All of this meant that it was Angie who was the one who saw my parents the most. She would always be the one who organized Sunday lunch, birthdays, Christmases – the family occasions – and so it was her suggestion that we have a special lunch for my dad’s eightieth birthday.

At eighty, Dad was still mentally very sharp and I suppose that’s what I saw when we met that day at the Bush Hotel in Farnham, not how much he’d aged. With hindsight, I should have noticed that he had lost weight, his neck didn’t quite fill his collar, his cheeks had hollowed out and he seemed frail inside his double-breasted jacket. But when someone is so familiar, you don’t see those changes so easily.

I gave him an engraved Genesis gold disc as a present and it felt like a nice thing to do: a way of thanking him and acknowledging how much he’d supported my career. Because his own career had been marked by medals and ceremonies, I thought he’d appreciate the symbolism of it too.

A photographer from the local newspaper came to the hotel to take a few pictures and later a reporter interviewed Dad:

The captain, who lives in Ridgway Road, Farnham, was adamant when we spoke to him last week that he had backed his son to the hilt – and had not even nurtured a private hope that the boy’s career might take a more orthodox course.

‘We always supported him,’ he said. ‘I told Michael right from the beginning: “If there is something you want to do more than anything else, as long as it is both legal and viable, we will support you,” and we did.

‘My wife would have liked him to go into the Navy, and I also wondered whether it would be suitable, but from the very beginning he was so far into music that we gave him our support.

‘I did tell him, though, after he started playing the guitar at the age of seven: “If you are serious about the guitar you must at least know which way up to hold it.” So I sent him to classical guitar lessons.’

When I read my dad’s memoir, I found he’d written a longer version of the Genesis story there:

Getting their A levels, a parental condition for support, they came up the hard way, travelling around in an old bread van, living on motorway egg and double chips and sleeping rough on the floors of the places where they played their gig, as such performances are known.

Despite vicissitudes, they stuck to it and are now ‘Genesis’, a world famous group, jetting around the globe in Jumbos and Concordes with an entourage of forty managers, administrators and technicians and a formidable array of specialized vehicles. When not on the job they live the active but relaxing lives of country gentlemen in Sussex engrossed in horses and other activities of a healthful nature.

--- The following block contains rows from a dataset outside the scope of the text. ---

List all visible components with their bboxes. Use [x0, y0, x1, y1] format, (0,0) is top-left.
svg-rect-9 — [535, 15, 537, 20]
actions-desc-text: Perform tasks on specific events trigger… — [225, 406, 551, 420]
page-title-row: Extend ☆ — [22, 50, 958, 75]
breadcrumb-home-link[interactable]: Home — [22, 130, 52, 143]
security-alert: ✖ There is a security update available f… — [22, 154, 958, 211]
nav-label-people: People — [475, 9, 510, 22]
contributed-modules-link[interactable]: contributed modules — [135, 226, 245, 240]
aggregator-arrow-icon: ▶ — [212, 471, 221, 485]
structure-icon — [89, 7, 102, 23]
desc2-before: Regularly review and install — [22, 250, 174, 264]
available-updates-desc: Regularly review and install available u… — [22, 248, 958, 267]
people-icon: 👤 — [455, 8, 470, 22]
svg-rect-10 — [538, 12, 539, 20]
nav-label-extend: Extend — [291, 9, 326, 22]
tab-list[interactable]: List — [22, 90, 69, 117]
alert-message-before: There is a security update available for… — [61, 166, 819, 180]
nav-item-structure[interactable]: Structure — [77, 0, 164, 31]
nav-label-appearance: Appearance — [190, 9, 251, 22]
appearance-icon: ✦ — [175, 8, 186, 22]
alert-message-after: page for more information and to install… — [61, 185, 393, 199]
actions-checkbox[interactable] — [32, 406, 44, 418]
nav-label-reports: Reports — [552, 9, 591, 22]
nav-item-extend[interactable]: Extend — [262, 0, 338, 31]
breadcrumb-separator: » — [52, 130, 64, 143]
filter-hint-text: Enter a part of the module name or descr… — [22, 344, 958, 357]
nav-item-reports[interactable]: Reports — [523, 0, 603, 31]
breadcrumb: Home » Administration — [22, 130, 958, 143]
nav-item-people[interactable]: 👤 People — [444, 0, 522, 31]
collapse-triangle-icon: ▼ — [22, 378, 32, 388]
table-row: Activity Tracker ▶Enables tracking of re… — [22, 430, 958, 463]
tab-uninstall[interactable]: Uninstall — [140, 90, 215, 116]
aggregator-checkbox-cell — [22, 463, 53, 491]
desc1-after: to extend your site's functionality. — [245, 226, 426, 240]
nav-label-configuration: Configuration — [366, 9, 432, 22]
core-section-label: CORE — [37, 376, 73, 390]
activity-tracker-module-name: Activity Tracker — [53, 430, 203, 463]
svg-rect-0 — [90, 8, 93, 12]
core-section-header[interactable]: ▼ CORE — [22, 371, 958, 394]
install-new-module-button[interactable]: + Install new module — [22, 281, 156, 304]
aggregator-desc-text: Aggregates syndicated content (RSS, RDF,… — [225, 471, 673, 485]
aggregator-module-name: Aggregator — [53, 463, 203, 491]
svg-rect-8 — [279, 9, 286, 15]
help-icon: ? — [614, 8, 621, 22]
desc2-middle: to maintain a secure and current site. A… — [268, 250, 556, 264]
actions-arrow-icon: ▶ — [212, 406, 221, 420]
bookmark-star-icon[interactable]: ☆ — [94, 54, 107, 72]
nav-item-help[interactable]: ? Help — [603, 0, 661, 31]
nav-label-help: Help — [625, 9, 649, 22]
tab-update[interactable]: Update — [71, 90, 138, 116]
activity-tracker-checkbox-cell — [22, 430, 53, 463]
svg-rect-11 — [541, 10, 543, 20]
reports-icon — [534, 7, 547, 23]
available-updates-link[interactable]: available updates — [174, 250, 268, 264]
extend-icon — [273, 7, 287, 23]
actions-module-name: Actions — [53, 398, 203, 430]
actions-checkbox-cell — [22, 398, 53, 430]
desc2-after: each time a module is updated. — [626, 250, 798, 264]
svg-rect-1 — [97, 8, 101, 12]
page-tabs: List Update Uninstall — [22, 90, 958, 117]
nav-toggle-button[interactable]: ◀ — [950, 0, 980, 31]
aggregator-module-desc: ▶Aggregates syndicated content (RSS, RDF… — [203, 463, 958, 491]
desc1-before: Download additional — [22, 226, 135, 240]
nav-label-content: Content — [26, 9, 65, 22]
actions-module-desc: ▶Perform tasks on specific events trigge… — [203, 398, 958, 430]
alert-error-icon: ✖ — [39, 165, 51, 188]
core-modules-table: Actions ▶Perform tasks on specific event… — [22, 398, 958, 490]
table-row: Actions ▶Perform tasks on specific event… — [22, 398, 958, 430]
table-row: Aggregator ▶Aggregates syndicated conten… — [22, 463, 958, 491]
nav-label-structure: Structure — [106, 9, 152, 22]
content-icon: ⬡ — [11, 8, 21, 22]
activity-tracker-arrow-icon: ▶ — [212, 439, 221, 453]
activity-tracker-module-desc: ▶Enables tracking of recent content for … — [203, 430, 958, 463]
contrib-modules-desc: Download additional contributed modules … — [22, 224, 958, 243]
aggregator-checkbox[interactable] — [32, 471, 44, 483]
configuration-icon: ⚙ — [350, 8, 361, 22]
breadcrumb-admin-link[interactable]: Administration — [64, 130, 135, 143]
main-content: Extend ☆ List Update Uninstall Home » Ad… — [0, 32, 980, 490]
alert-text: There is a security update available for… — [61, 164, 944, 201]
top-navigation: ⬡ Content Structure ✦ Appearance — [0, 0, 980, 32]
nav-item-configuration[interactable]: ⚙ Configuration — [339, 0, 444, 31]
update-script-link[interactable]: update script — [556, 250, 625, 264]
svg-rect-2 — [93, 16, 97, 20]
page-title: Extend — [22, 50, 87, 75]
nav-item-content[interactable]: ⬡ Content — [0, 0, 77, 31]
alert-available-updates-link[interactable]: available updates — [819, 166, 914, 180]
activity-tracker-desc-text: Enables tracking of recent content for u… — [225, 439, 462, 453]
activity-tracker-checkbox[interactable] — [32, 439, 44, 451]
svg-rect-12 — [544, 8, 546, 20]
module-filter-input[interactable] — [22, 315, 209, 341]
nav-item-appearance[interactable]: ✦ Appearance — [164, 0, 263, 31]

Anne and I have been their fans from the outset attending their gigs with a discreet insertion of a bit of cotton wool in the ears, taking the musical magazines appropriate to their style of music and becoming in-persons in this field.

On one occasion, Anne was outside in a garden chair with her radio going full blast as the programme was playing the group’s music and Michael, the Pop Star, in the house composing further tunes, had to come outside and shout: ‘Mum – do you mind turning your radio down!’